L’accusé ou son conseil, puis le procureur général, peuvent récuser, sans donner leurs motifs, tels jurés qu’ils jugent à propos, tant qu’il en reste encore douze. Le jury est formé dès qu’il est sorti de l’urne douze noms de jurés non récusés.

Lorsque les questions sont posées et remises aux jurés, ceux-ci se rendent dans leur chambre pour y délibérer. Ils ne peuvent sortir de la chambre de leurs délibérations, qu’après avoir formulé leur déclaration. Leur décision se prend à la majorité. Si l’accusé est déclaré coupable, soit du fait principal, soit d’une ou plusieurs circonstances aggravantes, par une majorité de sept voix au moins, le jury répond sur chaque question : oui, à la majorité. Si une majorité de sept voix ou plus admet l’existence des circonstances atténuantes, le jury l’énonce ainsi : « À la majorité, il y a des circonstances atténuantes en faveur de l’accusé. » L’égalité des voix emporte une déclaration de non-culpabilité. Le condamné et le ministère public ont trois jours francs pour se pourvoir en cassation et ce pourvoi suspend l’effet de la condamnation.

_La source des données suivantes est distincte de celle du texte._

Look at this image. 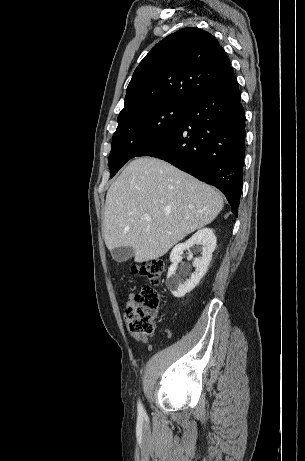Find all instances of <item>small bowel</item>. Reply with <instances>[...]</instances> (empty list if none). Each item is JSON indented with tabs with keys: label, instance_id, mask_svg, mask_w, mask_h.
<instances>
[{
	"label": "small bowel",
	"instance_id": "c3829d8e",
	"mask_svg": "<svg viewBox=\"0 0 305 461\" xmlns=\"http://www.w3.org/2000/svg\"><path fill=\"white\" fill-rule=\"evenodd\" d=\"M134 296H135L134 293H129V294H128L127 301H126V308H127V306L131 303V301L133 300ZM135 338H136L137 340H141V341H145V340H146L145 336H141V335H136Z\"/></svg>",
	"mask_w": 305,
	"mask_h": 461
}]
</instances>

Nous avons tenu à exposer en détail le mécanisme de la Cour d’Assises, cette juridiction criminelle qui, chaque année, envoie des centaines de malheureux au bagne, à l’échafaud ou dans les cellules des prisons centrales. Ce simple exposé aura déjà suffi, nous en sommes certains, à montrer toute l’ignominieuse comédie de cette parodie de justice. Ainsi, un jury de douze citoyens — dont on a soin d’exclure, en les récusant, tous ceux que l’on soupçonne de professer des idées généreuses — peut briser la vie d’un homme ou l’envoyer à la mort ! Qui oserait prétendre que ces douze citoyens, affligés, comme n’importe qui, de toutes les petitesses de la nature humaine, sauront pendant quelques heures, se dépouiller de toutes leurs faiblesses ? De quel droit ces douze esprits influençables prétendront-ils condamner un de leurs semblables et mesurer l’esprit d’autrui à leur mesure ? Quelle valeur aura un pareil jugement ? On voit souvent deux Cours d’Assises juger simultanément deux meurtres identiques : l’une acquitte, l’autre envoie l’accusé au bagne. Où est la justice, même si l’on se place au point de vue bourgeois ? Quelle est cette étrange logique qui fait que la condamnation varie, non pas avec le caractère du délit, mais avec le tempérament du juge ? Une telle comédie porterait à rire si les effets n’en étaient aussi tragiques. L’homme n’a pas le droit de juger son semblable. Les anarchistes sont les premiers à réprouver certains actes, tels le meurtre, le viol, etc…, mais ils ne sont souvent que des conséquences de l’état social défectueux que nous subissons. L’homme qui tue pour voler accomplirait-il cet acte abominable, si la société ne l’y poussait pas en lui marchandant le pain quotidien ? Quant aux autres criminels, qui tuent sans raison, ne sont-ils pas plutôt des malades que des criminels ? Et l’asile — un asile réformé — ne leur serait-il pas plus profitable que la prison ? D’ailleurs, le système pénal a montré ce qu’il valait : ni l’échafaud, ni le bagne, ni la prison n’ont fait diminuer le moins du monde le nombre des « crimes ». La répression la plus féroce ne sert à rien. Les causes du mal

sont trop profondes et sont trop intimement liées à la société actuelle. Les hommes n’en viendront à bout que le jour où règnera un nouvel état des choses — basé sur des principes sains et normaux. Les crimes et les juridictions criminelles disparaîtront avec les sociétés criminelles. — Georges Vidal.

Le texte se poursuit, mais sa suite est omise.